O líder do CHEGA disse que propôs ao PSD que se comprometa a estabelecer no diploma que será debatido no Parlamento na sexta-feira “um tempo mínimo de contribuição para quem vem de fora e queira aceder à PSU”, um “corte nos rendimentos mínimos” e a atribuição dessas “prestações às famílias que têm crianças com necessidades” e a “quem tem condições de doença que não pode trabalhar”.

“E que vamos atribuir parte dessas prestações aos emigrantes portugueses que queiram regressar a Portugal durante o período de um ano”, acrescentou.

André Ventura indicou que se este compromisso for assumido, o partido viabilizará a proposta na generalidade e o diploma passa à especialidade, onde poderá ser alterado.

“Se houver condições para avançar, avançaremos. Se não houver condições, não avançaremos”, salientou.

Já depois da conferência de imprensa, o partido divulgou a “declaração de compromisso” que enviou ao Grupo Parlamentar do PSD, no qual propõe que os dois partidos acordem “estabelecer um regime diferenciado de acesso a apoios sociais para cidadãos estrangeiros, nacionais de países terceiros, fazendo depender esse acesso de contribuições sociais efetivas para a Segurança Social, por um período mínimo de cinco anos”, bem como “priorizar o reforço dos apoios às famílias com crianças com deficiência” e “reforçar a proteção social das pessoas com deficiência com grau de incapacidade igual ou superior a 60%”.

O CHEGA quer que o PSD se comprometa também em “reforçar os apoios aos idosos em situação de pobreza, dependência ou isolamento, bem como aos cuidadores informais”, em “criar um regime especial de retorno para emigrantes portugueses, como medida de incentivo, permitindo o acesso à Prestação Social Única durante o período máximo de um ano após o regresso a Portugal, mediante condições a aprovar pelo Governo” e, ainda, a fazer uma “reorganização orgânica e funcional dos serviços integrados de inspeção e fiscalização, tendo em conta as carências dos centros distritais e regionais da Segurança Social, assegurando a existência de estruturas fiscalizadoras com cobertura de todos os centros distritais e regionais, destinados à monitorização e fiscalização das prestações sociais processadas e a processar”.
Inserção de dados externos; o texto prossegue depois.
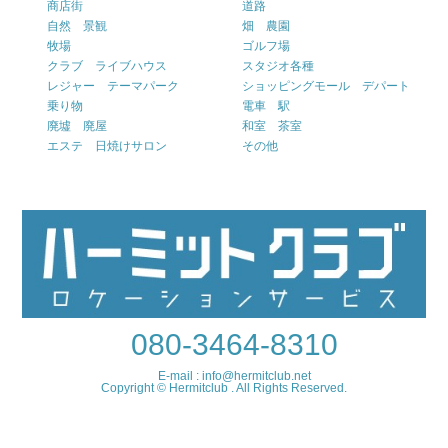
商店街
道路
自然 景観
畑 農園
牧場
ゴルフ場
クラブ ライブハウス
スタジオ各種
レジャー テーマパーク
ショッピングモール デパート
乗り物
電車 駅
廃墟 廃屋
和室 茶室
エステ 日焼けサロン
その他
080-3464-8310
E-mail : info@hermitclub.net
Copyright © Hermitclub . All Rights Reserved.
O partido liderado por André Ventura propõe ainda a criação de “mecanismos mais eficazes de suspensão, cessação e restituição de prestações sociais sempre que se verifique incumprimento injustificado das regras, falsas declarações ou ocultação de rendimentos e património”, além de um reforço dos “mecanismos de fiscalização e cruzamento de dados entre a Segurança Social, a Autoridade Tributária, a AIMA, o IEFP e outras entidades públicas relevantes, de forma a prevenir fraude, falsas declarações, omissão de rendimentos e duplicação indevida de apoios”.